Enxergando o futebol sob a ótica de seu ofício, o fazer histórico, Hilário Franco Júnior estabelece que não se pode analisar a prática futebolística fora de seu contexto, como uma manifestação cultural a-histórica. Ao contrário, devemos examinar o futebol tendo em mente que ele influencia e é influenciado por seu contexto, sem enxergar, contudo, essa relação de forma mecânica, o futebol como um reflexo puro e simples do seu tempo. Essa é a prerrogativa central do livro, especialmente expressa na primeira parte, “Futebol, micro-história do mundo contemporâneo”; uma troca de passes entre as transformações no mundo histórico e futebolístico. Na segunda parte, mais teórica que a primeira, o historiador ensaia algumas metáforas futebolísticas do mundo contemporâneo, como a sociológica, a antropológica, a religiosa, a psicológica e a linguística.

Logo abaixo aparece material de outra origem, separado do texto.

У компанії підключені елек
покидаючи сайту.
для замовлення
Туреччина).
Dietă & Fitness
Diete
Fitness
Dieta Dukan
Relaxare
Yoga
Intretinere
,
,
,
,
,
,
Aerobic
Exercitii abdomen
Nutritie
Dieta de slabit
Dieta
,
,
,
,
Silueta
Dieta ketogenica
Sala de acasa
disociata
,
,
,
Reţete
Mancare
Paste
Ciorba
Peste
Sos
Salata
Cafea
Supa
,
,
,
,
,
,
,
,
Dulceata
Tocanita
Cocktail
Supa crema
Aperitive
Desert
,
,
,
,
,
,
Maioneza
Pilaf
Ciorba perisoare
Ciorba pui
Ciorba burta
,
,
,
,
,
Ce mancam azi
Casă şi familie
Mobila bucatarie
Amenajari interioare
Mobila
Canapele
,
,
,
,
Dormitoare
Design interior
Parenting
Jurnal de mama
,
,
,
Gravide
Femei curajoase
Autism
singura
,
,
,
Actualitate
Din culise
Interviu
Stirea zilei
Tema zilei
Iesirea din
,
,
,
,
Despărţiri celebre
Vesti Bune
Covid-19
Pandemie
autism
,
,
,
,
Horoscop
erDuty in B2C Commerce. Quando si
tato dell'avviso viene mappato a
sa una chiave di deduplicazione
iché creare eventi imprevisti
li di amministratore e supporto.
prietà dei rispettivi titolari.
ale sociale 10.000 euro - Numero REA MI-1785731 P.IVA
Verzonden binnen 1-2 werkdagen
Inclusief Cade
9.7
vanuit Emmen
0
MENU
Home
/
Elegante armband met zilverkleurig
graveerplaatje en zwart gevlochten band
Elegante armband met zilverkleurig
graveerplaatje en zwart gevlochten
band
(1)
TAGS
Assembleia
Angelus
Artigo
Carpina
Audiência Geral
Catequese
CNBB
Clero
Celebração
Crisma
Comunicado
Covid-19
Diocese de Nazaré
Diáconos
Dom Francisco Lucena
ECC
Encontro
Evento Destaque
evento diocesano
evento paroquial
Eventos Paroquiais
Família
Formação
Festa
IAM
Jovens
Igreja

Nessa série, nos interessa, sobretudo, o que o autor escreve sobre o futebol como metáfora religiosa. É ela que conduzirá nossas reflexões nos próximos textos da série.
Então se ligue, “Porque mistério sempre há de pintar por aí”.
Nota
[1] Hilário Franco Júnior, medievalista e também dedica-se ao estudo da História Social do Futebol. Nessa área, possui dois livros publicados. O que estamos nos referindo neste texto (A dança dos deuses: futebol, cultura, sociedade) e Dando tratos à bola: ensaios sobre futebol, também pelo Grupo Companhia das Letras, de 2017.